Participaram da avaliação, 137 laboratórios espalhados por diversos países-membros da ONU

   

Peritos Criminais do Laboratório de Toxicologia do Instituto de Análise e Pesquisa Forense (IAPF) participaram do Exercício Colaborativo Internacional (ICE) realizado pelo Escritório das Nações Unidas Sobre Drogas e Crime (UNODC) e alcançaram conceito máximo nos testes realizados. O IAPF é um dos Institutos da Coordenadoria Geral de Perícias (Cogerp) da Secretaria da Segurança Pública de Sergipe. 

Desde o início do seu funcionamento, em agosto de 2018, o Laboratório de Toxicologia Forense do IAPF já emitiu mais de 800 laudos periciais relacionados a diversos casos de uso de drogas e medicamentos controlados, acidentes de trânsito, violência sexual e envenenamentos registrados em Sergipe. 
 
A avaliação realizada pela ONU consiste em verificar amostras de urina desconhecidas contendo drogas, medicamentos e dos metabólitos, que são produtos do metabolismo de uma determinada molécula ou substância. O objetivo é testar a capacidade analítica do laboratório e emitir um laudo completo sobre esses casos.

No exercício do semestre 2019/1, concluído no dia 13 de outubro, todas as drogas e metabólitos presentes nas quatro amostras de urina recebidas foram identificadas corretamente. Foram identificados também metabólitos de cocaína e maconha e os compostos químicos como morfina, hidromorfona e metadona. 

Segundo Ricardo Leal, perito do IAPF, desde o início dos trabalhos no Laboratório de Toxicologia, em 2018, os peritos buscam melhorar nossos procedimentos e análises. “Graças ao uso do sistema LC-MS temos alcançado excelentes resultados em perícias complexas, a exemplo de um caso recente de violência sexual, onde uma jovem ingeriu uma bebida contendo ‘ecstasy’ que foi colocado intencionalmente por alguém durante uma festa”, explicou Ricardo.

Segundo ele, a participação dos peritos nesse tipo de Exercício Internacional mostra que o laboratório está preparado para realizar análises toxicológicas, o que até pouco tempo só seria possível levando as amostras para outros estados como São Paulo e Espírito Santo. “Outro fato importante é o apoio recebido da direção do IAPF e do coordenador da COGERP para manter a estrutura do nosso laboratório funcionando”, explicou o perito Ricardo Leal. 

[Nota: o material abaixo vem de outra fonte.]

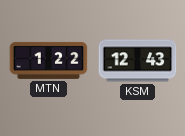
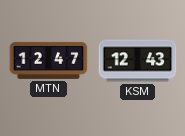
MTN: 1:22 -> 12:47
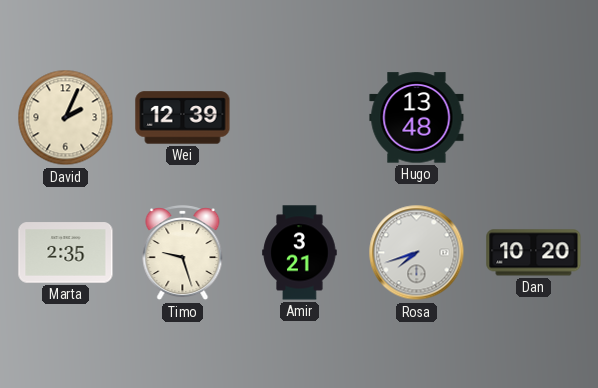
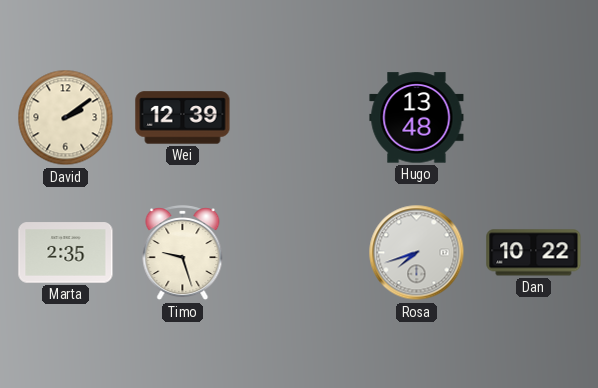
David: 2:04 -> 2:09
Amir: 3:21 -> none
Dan: 10:20 -> 10:22
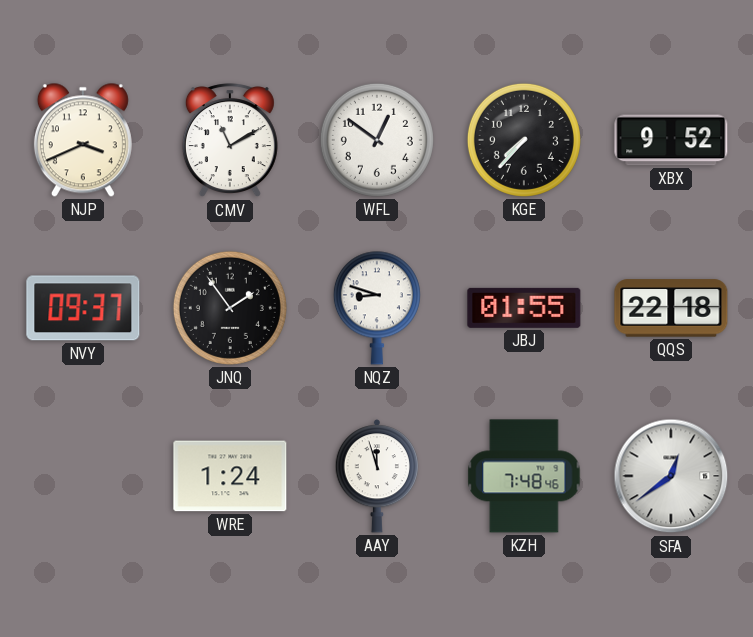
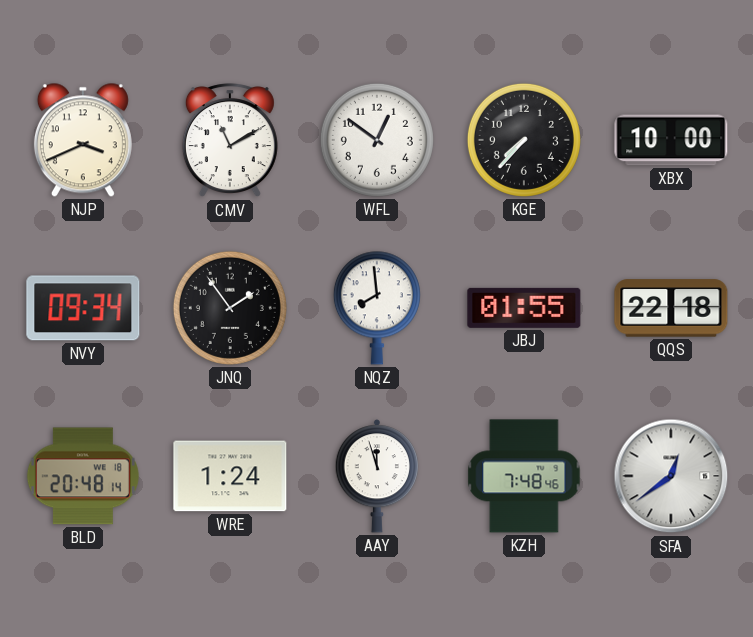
XBX: 9:52 -> 10:00
NVY: 09:37 -> 09:34
NQZ: 8:48 -> 7:59
BLD: none -> 20:48
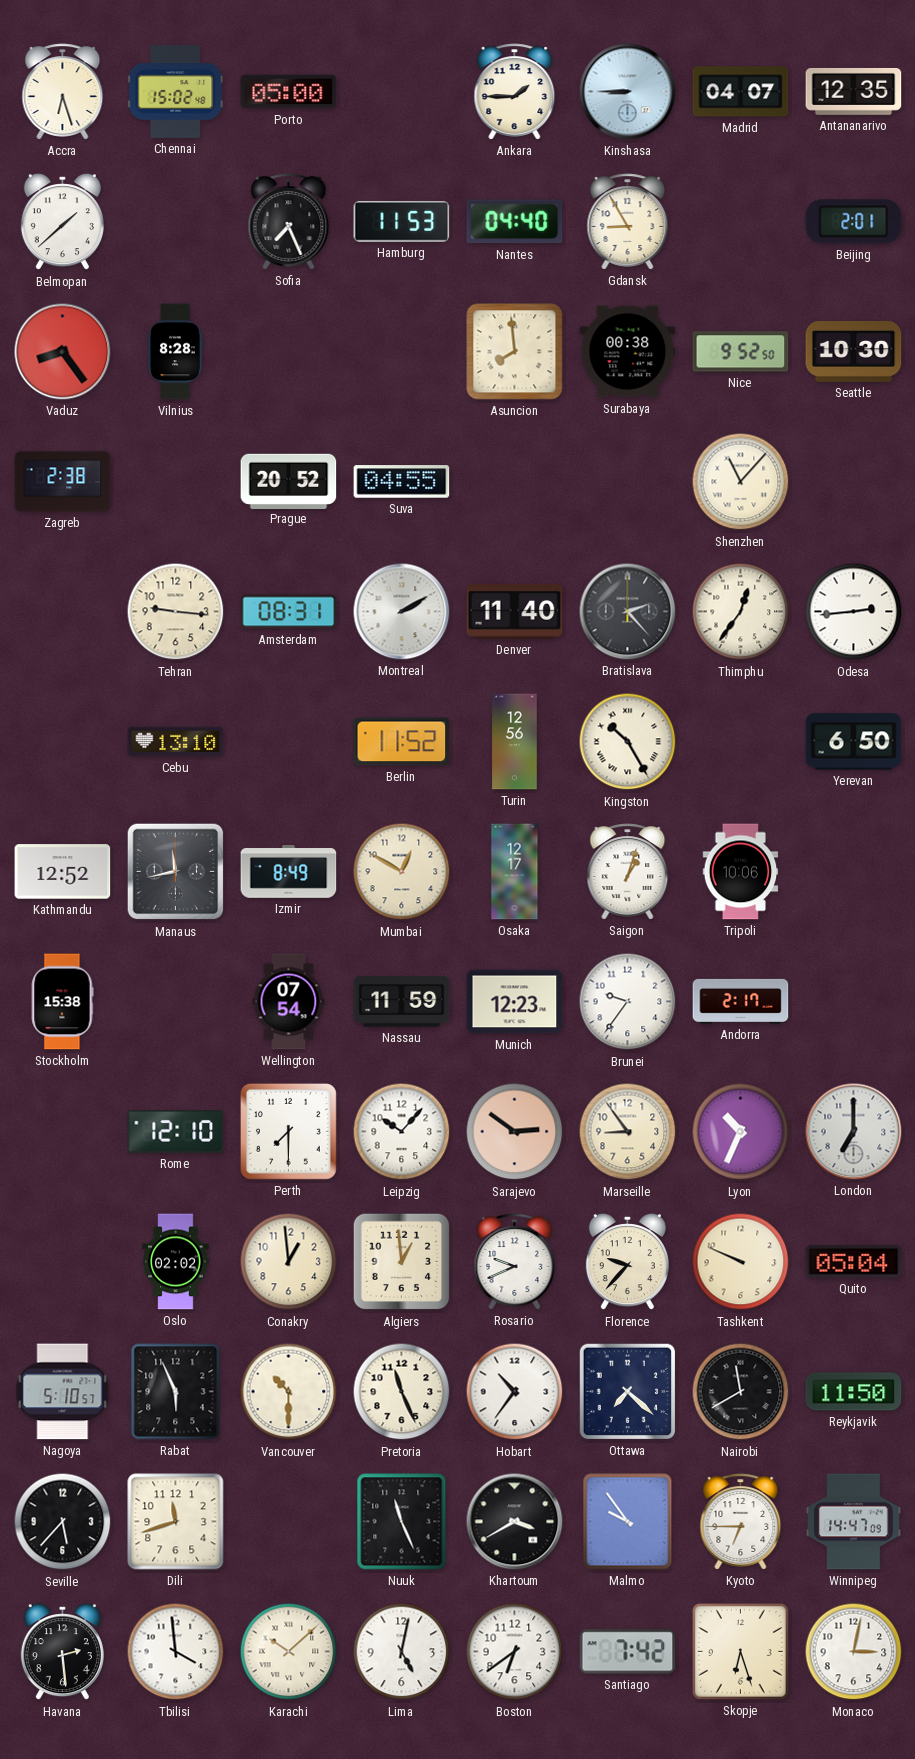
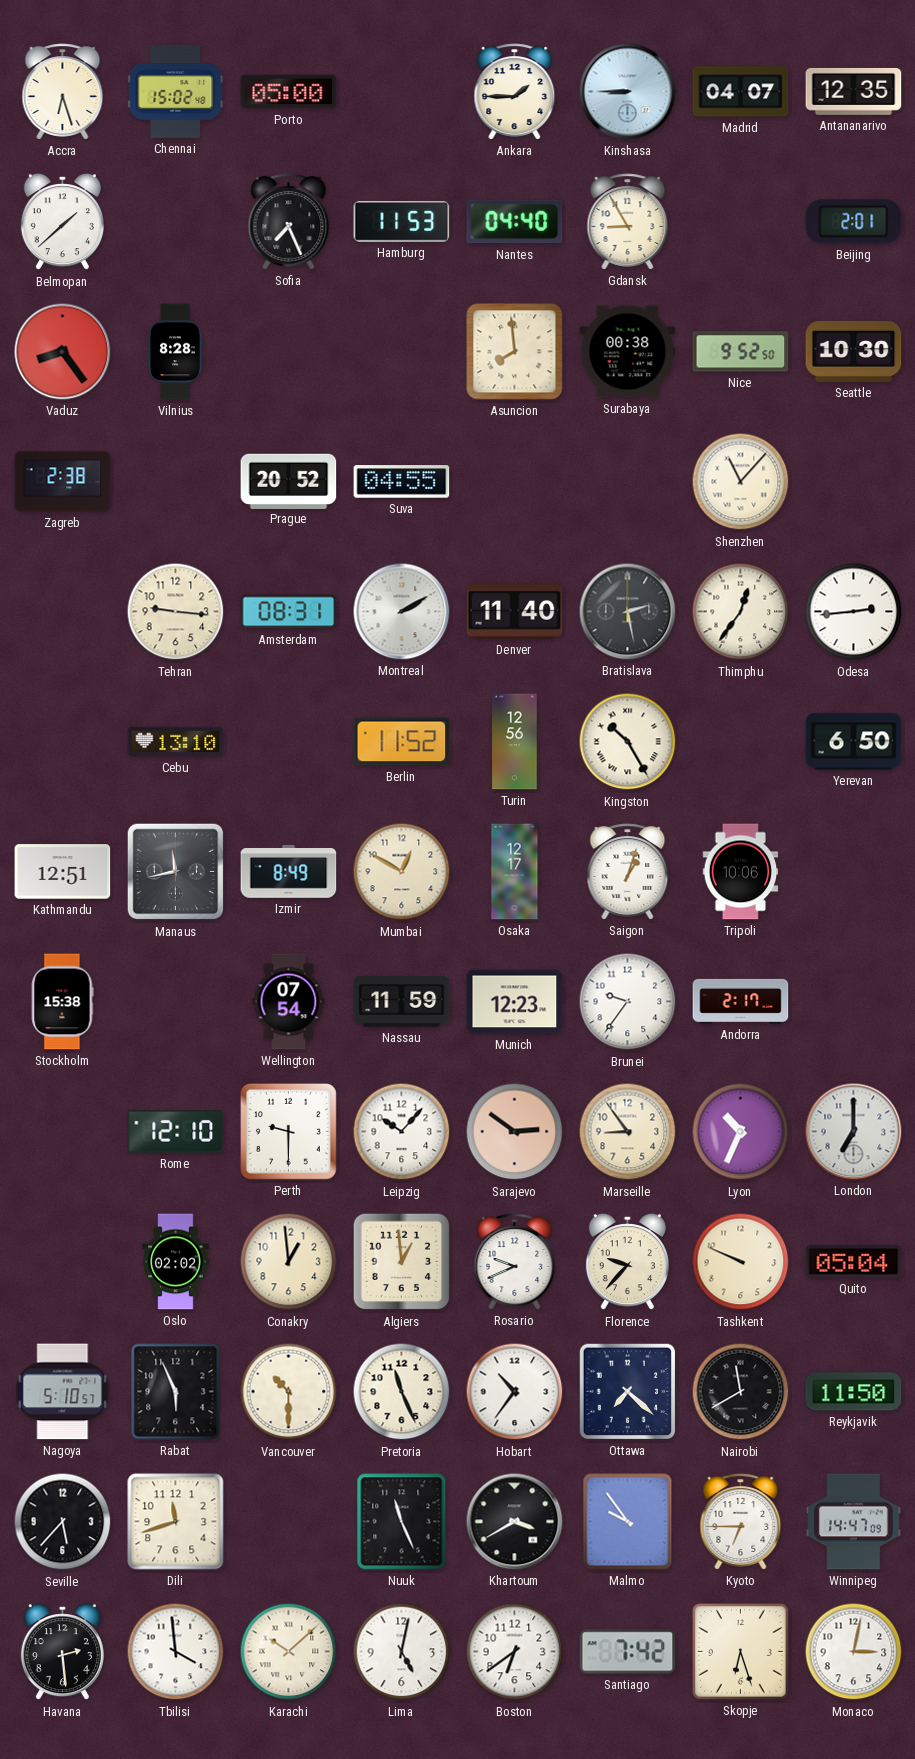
Bratislava: 2:23 -> 2:28
Kathmandu: 12:52 -> 12:51
Perth: 7:30 -> 9:30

Todas essas substâncias são encontradas em amostras reais recebidas semanalmente pelo laboratório. Participaram desse exercício, 137 laboratórios espalhados por diversos países-membros da ONU. 

Durante as análises, foi utilizada uma técnica analítica chamada LC-MS/MS, disponível apenas em sete estados do Brasil (PA, SE, DF, MG, ES, SP, RS) em laboratórios de toxicologia forense. No nordeste, somente o estado de Sergipe dispõe dessa tecnologia atualmente.